The present invention relates to a pyrochemical ignition chain in a gas generator with an organometallic initial explosive and an encapsulated detonator containing an electrical ignition means, which is at least partially embedded in a transfer charge of the gas generator.

Gas generators for impact protection systems (air bags) according to the generic term are known (including DE-C1 4 102 275). It is also known from US Pat. No. 5,109,772 that boron potassium nitrate = (BKNO3) is a rapid igniter for pyrotechnic fuel and is used as such for the spread of the ignition of gas-generating material, for the inflation of airbags. In order to achieve the desired effect, BKNO3 is applied over a large area along the entire gas generator; In addition, disks that form similarly coated chambers are provided. This is achieved by immersing the corresponding mechanical parts in an aqueous BKN03 solution followed by a drying process. This type of gas generator is ignited by a conventional thermo-electric igniter. This construction is relatively complex and voluminous and only brings about an improved flame distribution of an already ignited gas generator.

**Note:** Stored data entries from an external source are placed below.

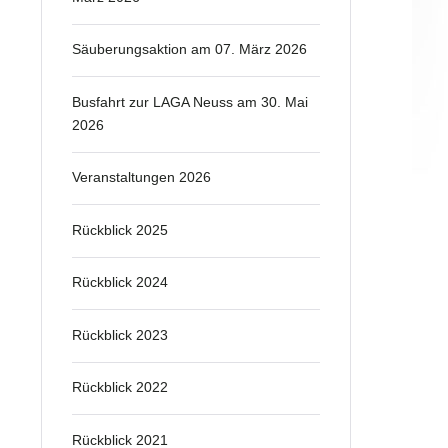
Säuberungsaktion am 07. März 2026
Busfahrt zur LAGA Neuss am 30. Mai
2026
Veranstaltungen 2026
Rückblick 2025
Rückblick 2024
Rückblick 2023
Rückblick 2022
Rückblick 2021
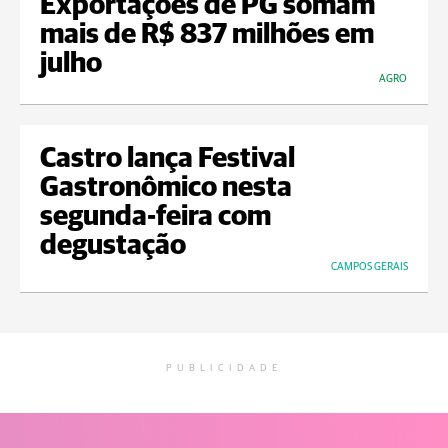
Exportações de PG somam
mais de R$ 837 milhões em
julho
AGRO
Castro lança Festival
Gastronômico nesta
segunda-feira com
degustação
CAMPOS GERAIS
PUBLICIDADE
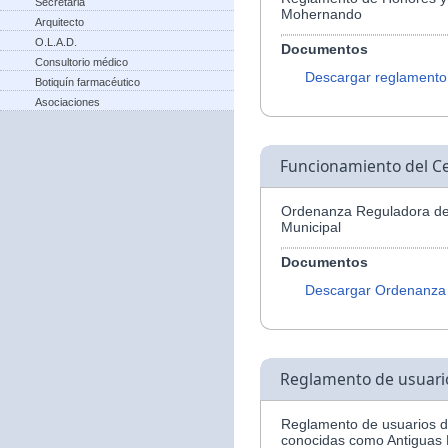
Secretaria
Mohernando
Arquitecto
O.L.A.D.
Documentos
Consultorio médico
Descargar reglamento
Botiquín farmacéutico
Asociaciones
Funcionamiento del Ce
Ordenanza Reguladora del
Municipal
Documentos
Descargar Ordenanza
Reglamento de usuario
Reglamento de usuarios de
conocidas como Antiguas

In the course of the technical development of airbags and pyrotechnic belt tensioners, it has been shown that the known systems cause pressure impulses during ignition, which have a negative effect on the spread of gas and interfere with a desired gentle inflation of the airbag or cause mechanical overloading. The same happens with pyrotechnic belt tensioners, where the pressure piston is applied too quickly.

It is accordingly an object of the invention to provide a device which, based on arrangements known per se, causes a gentle pressure increase in the gas generator and also ensures absolutely reliable ignition.

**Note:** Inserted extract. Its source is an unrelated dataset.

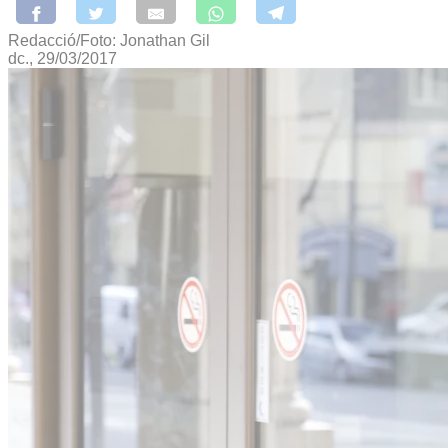
Redacció/Foto: Jonathan Gil
dc., 29/03/2017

This object is achieved in that at least two initial explosives are provided in the primer, the second having a lower explosiveness than the first initial explosive, that the first initial explosive surrounds the primer and is an organometallic explosive, that the second initial explosive is an inorganic mixture and that both initial explosives are pressed in layer form and encapsulated in a pressure-tight manner.

The inventive solution is based on an adaptation of the ignition chain to the detonation speed which is favorable in terms of system technology in the area of the initial ignition; As a second and possibly further initial explosive layers, explosives are therefore also suitable which are not per se considered to be initial explosives.

In practice, the use of two initial explosives in the detonator primarily results in reliable ignition of the first initial explosive layer and then spreading of the ignition, with reduced ignition speed in the second, less explosive layer.

Compressing the two layers of explosives together surprisingly results in the desired initial ignition effect even with less explosive explosives.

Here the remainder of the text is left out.